The more southerly parts of the parish lie at less than 50 ft. above sea-level, but the ground rises to 75 ft. at the northern parish boundary. Allerthorpe village is on the higher ground, and Waplington was probably similarly located. The soils of the parish are based upon sand and gravel deposits. (fn. 5) Allerthorpe's open fields lay on the higher ground around the village, where narrow curving closes still reflect their inclosure by agreement in 1640. (fn. 6) Waplington apparently had its own open fields until the inclosure of 1774, but their location is obscure. Much of the outlying western part of the parish, including some of the higher ground, has always been uncultivated; this waste land was encroached upon in both townships, and virtually disappeared at Waplington in the late 18th century. (fn. 7) Nevertheless, over 400 a. of 'bare land and felled woodland' survived into the 1960s in Allerthorpe, (fn. 8) when it was replanted by the Forestry Commission. A 15-acre nature reserve was established there in 1965. (fn. 9) Only 23 a. beside a former outgang leading from the village remained as common land in 1974. (fn. 10) The meadow land of the parish lay alongside Pocklington beck.

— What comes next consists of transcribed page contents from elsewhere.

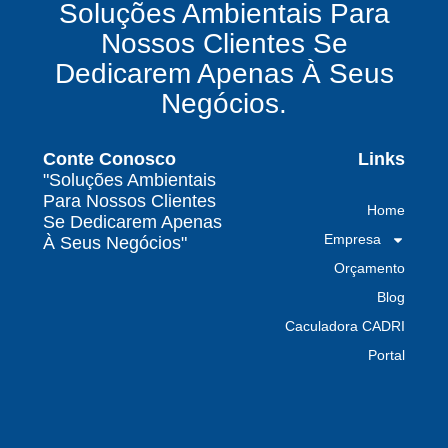
Soluções Ambientais Para
químicos precisa fazer para garantir segurança
Nossos Clientes Se
e conformidade legal no Brasil
Dedicarem Apenas À Seus
Como uma empresa de gestão de resíduos
Negócios.
contaminados protege o meio ambiente e
garante conformidade legal no Brasil
Conte Conosco
Links
Por que contratar uma empresa de gestão de
"Soluções Ambientais
resíduos classe I é fundamental para sua
Para Nossos Clientes
Home
indústria
Se Dedicarem Apenas
Empresa
À Seus Negócios"
Por que escolher uma empresa de
Orçamento
gerenciamento de resíduos especializada é
decisivo para sua organização
Blog
Caculadora CADRI
TODAS AS
Portal
POSTAGENS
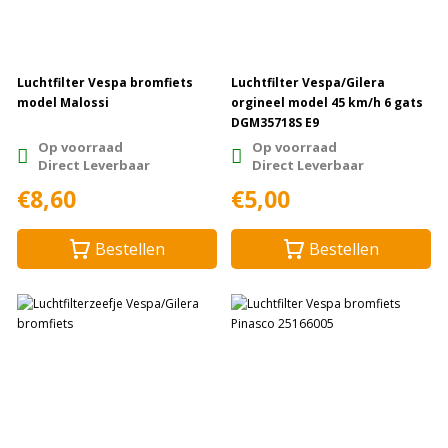
Luchtfilter Vespa bromfiets
Luchtfilter Vespa/Gilera
model Malossi
orgineel model 45 km/h 6 gats
DGM35718S E9
Op voorraad
Op voorraad
Direct Leverbaar
Direct Leverbaar
€8,60
€5,00
Bestellen
Bestellen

Drainage has long been a problem in the more low-lying parts of the parish. In 1415 frequent flooding, presumably on the road through Allerthorpe and Waplington to the mother-church of Pocklington, was held to justify the granting of burial rights to Thornton. (fn. 11) The streams and dikes of the parish formerly drained into Pocklington beck, which constituted the eastern boundary, but in 1818 the Pocklington canal was completed along the beck's course. (fn. 12) Part of the canal and one of its locks lie just within the parish boundary.
Allerthorpe is situated on a minor road which branches from the York-Hull road and crosses the parish in a south-westerly direction towards Thornton and Melbourne. In the west of the parish two minor roads cross the common. The York-Hull road, which runs along the north-eastern parish boundary and gives access to the neighbouring parishes of Pocklington and Barmby Moor, follows the course of a Roman road. Its repair between Barmby and Hayton was one of the objects of an indulgence granted in 1480. (fn. 13) It was turnpiked in 1764 and the trust was renewed until 1881; (fn. 14) two milestones from this period no longer survive. The road was widened and realigned in the 1950s and 1960s. (fn. 15)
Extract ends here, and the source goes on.